A critical remote code execution vulnerability in protobuf.js, a widely used JavaScript implementation of Google's Protocol Buffers, has been discovered and patched. The flaw allows attackers to execute arbitrary JavaScript code by supplying malicious schemas, potentially compromising servers, applications, and developer machines.
A critical remote code execution vulnerability has been discovered in protobuf.js, a widely used JavaScript implementation of Google's Protocol Buffers, that could allow attackers to execute arbitrary JavaScript code on affected systems.

The vulnerability, tracked as GHSA-xq3m-2v4x-88gg, affects protobuf.js versions 8.0.0/7.5.4 and lower. According to a report from application security company Endor Labs, the flaw stems from unsafe dynamic code generation within the library.
How the vulnerability works
protobuf.js builds JavaScript functions from protobuf schemas by concatenating strings and executing them via the Function() constructor. However, the library fails to validate schema-derived identifiers, such as message names. This oversight allows an attacker to supply a malicious schema that injects arbitrary code into the generated function.
When an application processes a message using the attacker-influenced schema, the injected code executes, potentially granting the attacker access to environment variables, credentials, databases, and internal systems. The vulnerability could even enable lateral movement within the infrastructure.
Scope and impact
The vulnerability is particularly concerning given protobuf.js's popularity. The library averages nearly 50 million weekly downloads on the Node Package Manager (npm) registry and is used extensively for inter-service communication, real-time applications, and efficient storage of structured data in databases and cloud environments.
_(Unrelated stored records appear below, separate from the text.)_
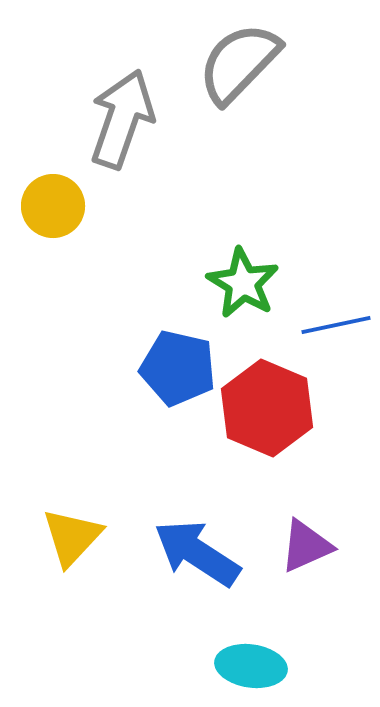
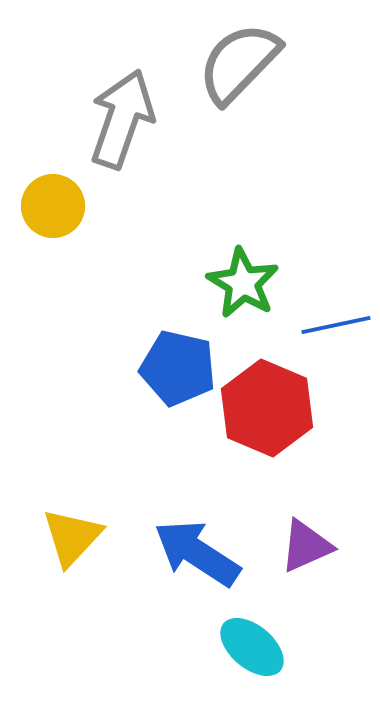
cyan ellipse: moved 1 px right, 19 px up; rotated 32 degrees clockwise
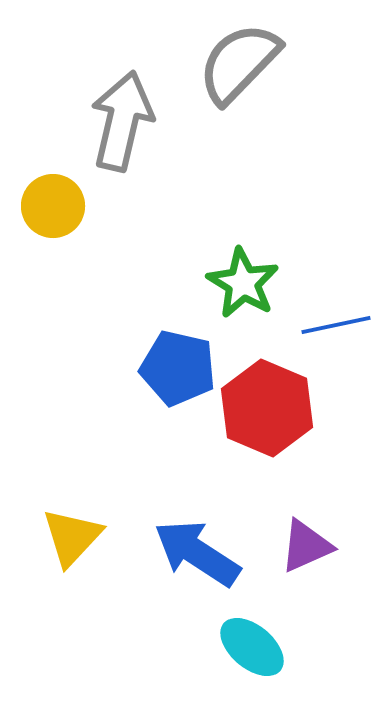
gray arrow: moved 2 px down; rotated 6 degrees counterclockwise
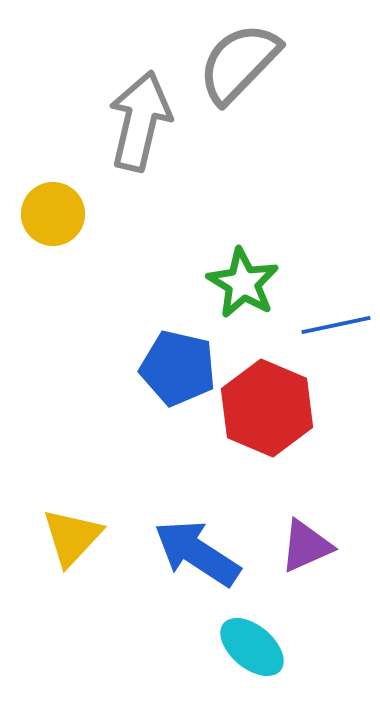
gray arrow: moved 18 px right
yellow circle: moved 8 px down
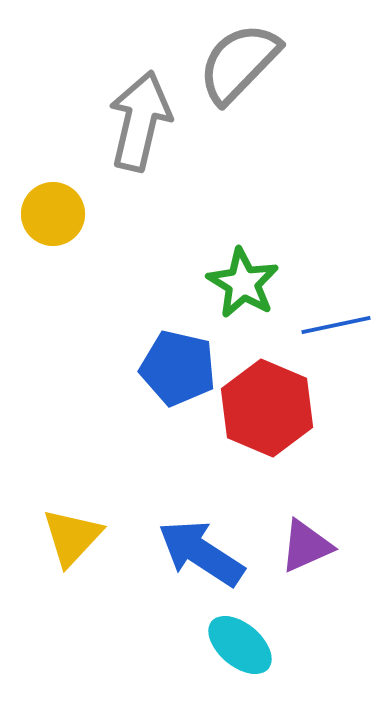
blue arrow: moved 4 px right
cyan ellipse: moved 12 px left, 2 px up
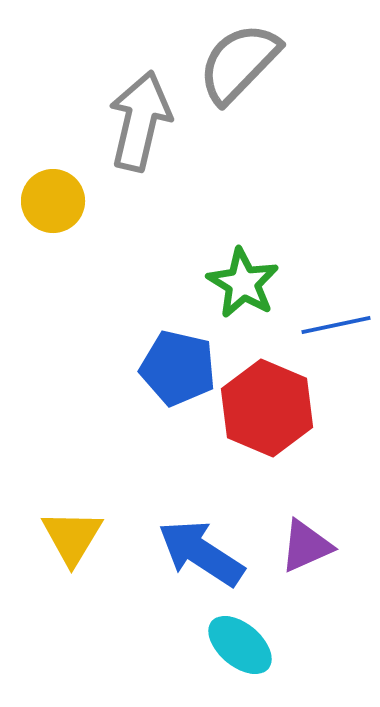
yellow circle: moved 13 px up
yellow triangle: rotated 12 degrees counterclockwise
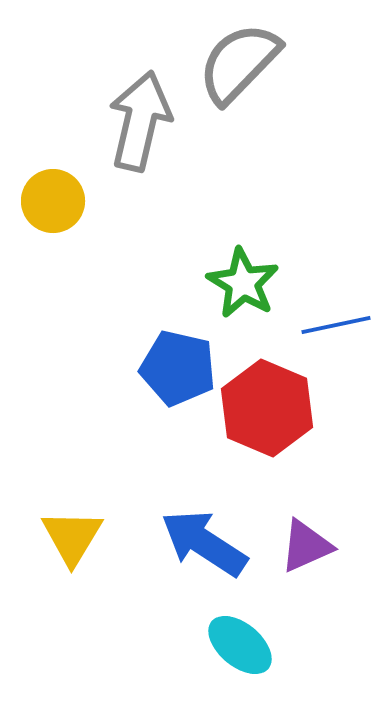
blue arrow: moved 3 px right, 10 px up
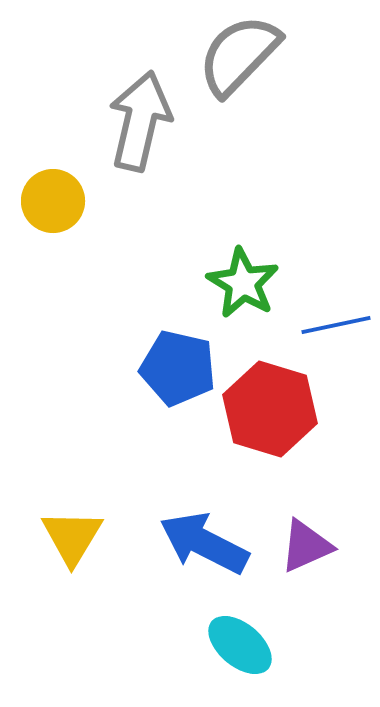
gray semicircle: moved 8 px up
red hexagon: moved 3 px right, 1 px down; rotated 6 degrees counterclockwise
blue arrow: rotated 6 degrees counterclockwise
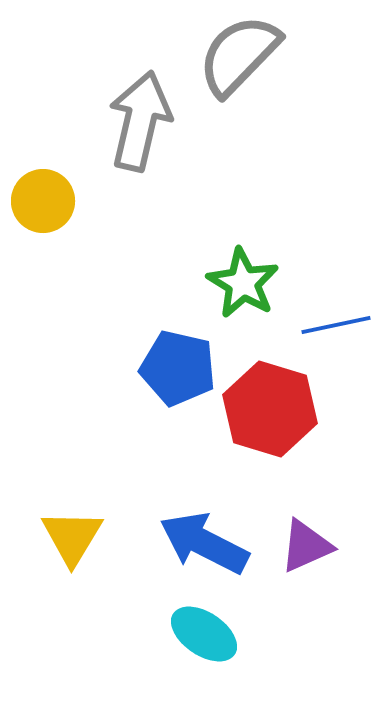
yellow circle: moved 10 px left
cyan ellipse: moved 36 px left, 11 px up; rotated 6 degrees counterclockwise
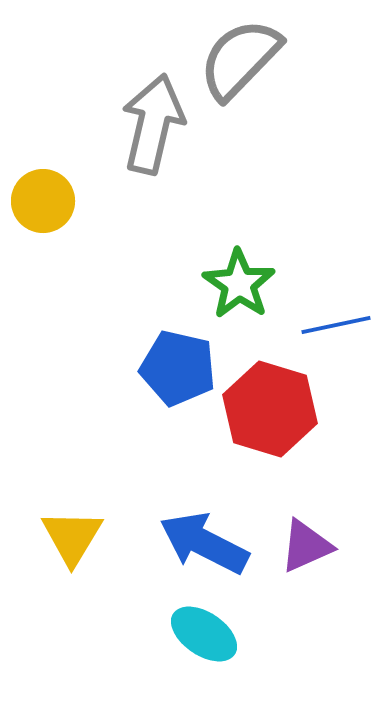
gray semicircle: moved 1 px right, 4 px down
gray arrow: moved 13 px right, 3 px down
green star: moved 4 px left, 1 px down; rotated 4 degrees clockwise
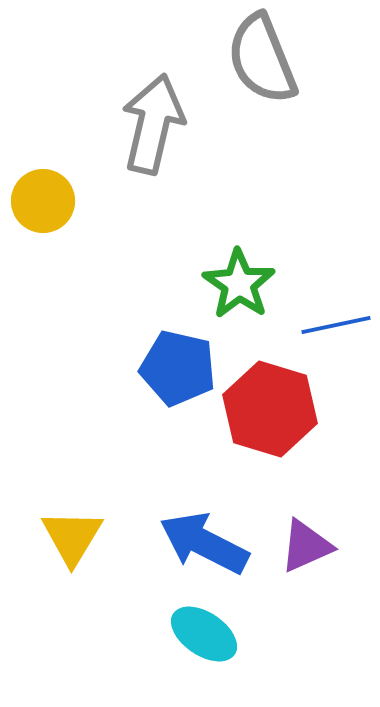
gray semicircle: moved 22 px right; rotated 66 degrees counterclockwise
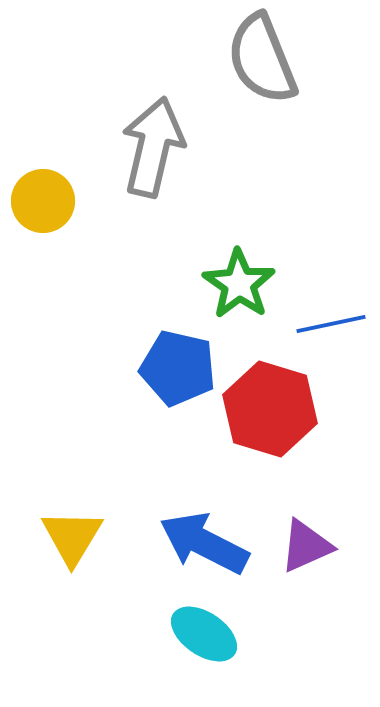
gray arrow: moved 23 px down
blue line: moved 5 px left, 1 px up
Beyond servers and applications, the attack could also affect developer machines if they load and decode untrusted schemas locally.
Patching and mitigation
The vulnerability was reported by Endor Labs researcher and security bug bounty hunter Cristian Staicu on March 2. The protobuf.js maintainers released a patch on GitHub on March 11, with fixes to the npm packages becoming available on April 4 for the 8.x branch and April 15 for the 7.x branch.
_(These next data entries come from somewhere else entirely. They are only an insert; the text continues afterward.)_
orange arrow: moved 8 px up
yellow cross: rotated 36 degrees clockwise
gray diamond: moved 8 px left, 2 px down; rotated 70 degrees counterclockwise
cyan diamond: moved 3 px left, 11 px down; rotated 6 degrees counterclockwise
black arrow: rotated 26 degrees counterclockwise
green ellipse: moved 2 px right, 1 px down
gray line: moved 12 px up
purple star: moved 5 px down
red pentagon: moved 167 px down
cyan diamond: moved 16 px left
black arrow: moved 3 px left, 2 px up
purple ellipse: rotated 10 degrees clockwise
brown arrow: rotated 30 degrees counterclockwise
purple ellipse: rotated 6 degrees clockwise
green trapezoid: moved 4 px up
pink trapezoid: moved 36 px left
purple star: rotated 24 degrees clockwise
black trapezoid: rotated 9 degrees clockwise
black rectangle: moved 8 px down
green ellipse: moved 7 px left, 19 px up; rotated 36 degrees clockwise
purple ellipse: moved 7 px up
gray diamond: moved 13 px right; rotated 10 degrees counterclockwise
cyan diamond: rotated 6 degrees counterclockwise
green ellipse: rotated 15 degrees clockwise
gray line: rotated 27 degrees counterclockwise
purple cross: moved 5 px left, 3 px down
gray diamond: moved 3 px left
Endor Labs recommends upgrading to versions 8.0.1 and 7.5.5, which address the issue. The patch sanitizes type names by stripping non-alphanumeric characters, preventing attackers from closing the synthetic function.
However, Endor Labs notes that a longer-term fix would be to stop round-tripping attacker-reachable identifiers through Function() altogether.
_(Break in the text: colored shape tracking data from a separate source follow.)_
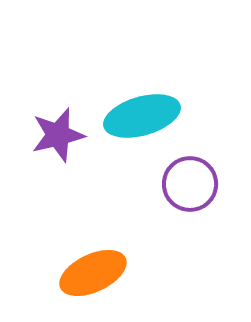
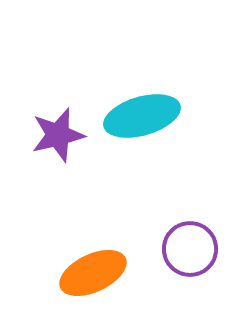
purple circle: moved 65 px down
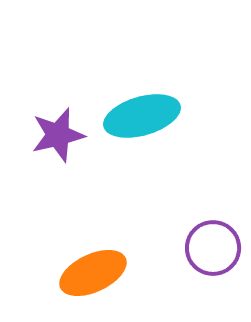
purple circle: moved 23 px right, 1 px up
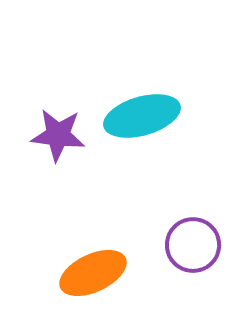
purple star: rotated 20 degrees clockwise
purple circle: moved 20 px left, 3 px up
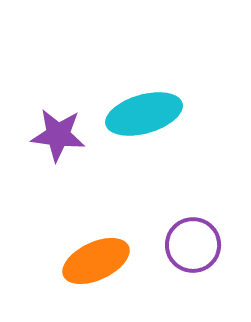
cyan ellipse: moved 2 px right, 2 px up
orange ellipse: moved 3 px right, 12 px up
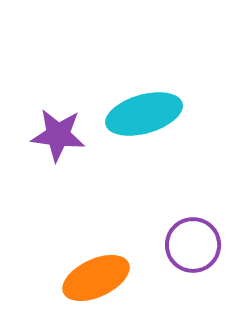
orange ellipse: moved 17 px down
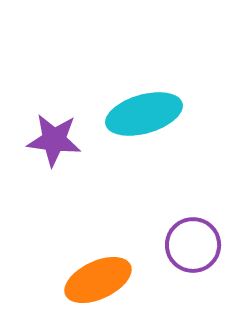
purple star: moved 4 px left, 5 px down
orange ellipse: moved 2 px right, 2 px down
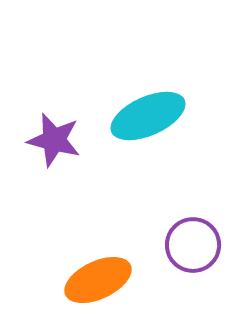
cyan ellipse: moved 4 px right, 2 px down; rotated 8 degrees counterclockwise
purple star: rotated 8 degrees clockwise
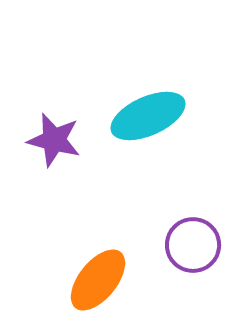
orange ellipse: rotated 26 degrees counterclockwise
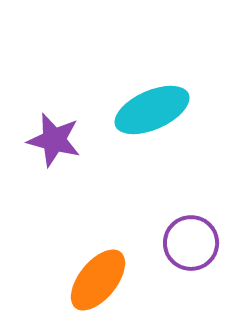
cyan ellipse: moved 4 px right, 6 px up
purple circle: moved 2 px left, 2 px up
Additional security measures
Beyond upgrading to patched versions, Endor Labs recommends several additional security measures:
- Audit transitive dependencies to identify vulnerable components
- Treat schema-loading as untrusted input
- Prefer precompiled or static schemas in production environments
Current threat landscape
While Endor Labs warns that "exploitation is straightforward" and has published a minimal proof-of-concept (PoC) in their security advisory, no active exploitation in the wild has been observed to date.
This vulnerability joins a growing list of critical security flaws affecting widely used software components. Recent examples include emergency fixes for Adobe Acrobat and Reader zero-day flaws, active exploitation of a critical Marimo pre-auth RCE flaw, and attacks exploiting a critical Fortinet Forticlient EMS flaw.
For organizations using protobuf.js, immediate action is recommended to upgrade to the patched versions and implement the suggested security measures to protect against potential exploitation of this critical vulnerability.